(Bounding box prediction data)
··········

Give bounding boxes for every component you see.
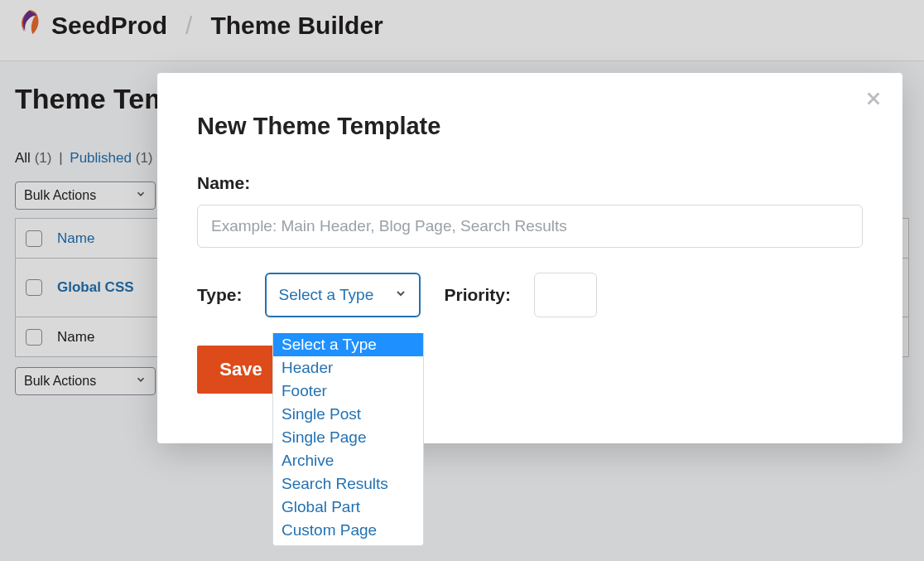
- priority-label: Priority:: [444, 285, 511, 305]
- name-input[interactable]: [197, 205, 863, 248]
- type-option[interactable]: Single Post: [273, 403, 423, 426]
- type-label: Type:: [197, 285, 242, 305]
- type-option[interactable]: Header: [273, 356, 423, 380]
- type-option[interactable]: Footer: [273, 380, 423, 403]
- modal-title: New Theme Template: [197, 113, 863, 140]
- new-template-modal: New Theme Template Name: Type: Select a …: [157, 73, 902, 443]
- priority-input[interactable]: [534, 273, 597, 317]
- type-select[interactable]: Select a Type: [265, 273, 421, 317]
- type-option[interactable]: Custom Page: [273, 519, 423, 542]
- chevron-down-icon: [394, 286, 407, 304]
- type-option[interactable]: Single Page: [273, 426, 423, 449]
- name-label: Name:: [197, 173, 863, 193]
- type-option[interactable]: Global Part: [273, 496, 423, 519]
- type-option[interactable]: Search Results: [273, 472, 423, 496]
- type-option[interactable]: Archive: [273, 449, 423, 472]
- type-option[interactable]: Select a Type: [273, 333, 423, 356]
- type-dropdown: Select a Type Header Footer Single Post …: [272, 333, 424, 546]
- close-icon[interactable]: [864, 89, 883, 113]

··········

**Problem to work on:** Please write out all the entries above exactly, but leave out the pictures.

**Answer box:**
Give bounding boxes for every component you see.
- priority-label: Priority:: [444, 285, 511, 305]
- name-input[interactable]: [197, 205, 863, 248]
- type-option[interactable]: Single Post: [273, 403, 423, 426]
- type-label: Type:: [197, 285, 242, 305]
- type-option[interactable]: Header: [273, 356, 423, 380]
- type-option[interactable]: Footer: [273, 380, 423, 403]
- modal-title: New Theme Template: [197, 113, 863, 140]
- new-template-modal: New Theme Template Name: Type: Select a …: [157, 73, 902, 443]
- priority-input[interactable]: [534, 273, 597, 317]
- type-select[interactable]: Select a Type: [265, 273, 421, 317]
- type-option[interactable]: Custom Page: [273, 519, 423, 542]
- chevron-down-icon: [394, 286, 407, 304]
- type-option[interactable]: Single Page: [273, 426, 423, 449]
- name-label: Name:: [197, 173, 863, 193]
- type-option[interactable]: Global Part: [273, 496, 423, 519]
- type-option[interactable]: Search Results: [273, 472, 423, 496]
- type-option[interactable]: Archive: [273, 449, 423, 472]
- type-option[interactable]: Select a Type: [273, 333, 423, 356]
- type-dropdown: Select a Type Header Footer Single Post …: [272, 333, 424, 546]
- close-icon[interactable]: [864, 89, 883, 113]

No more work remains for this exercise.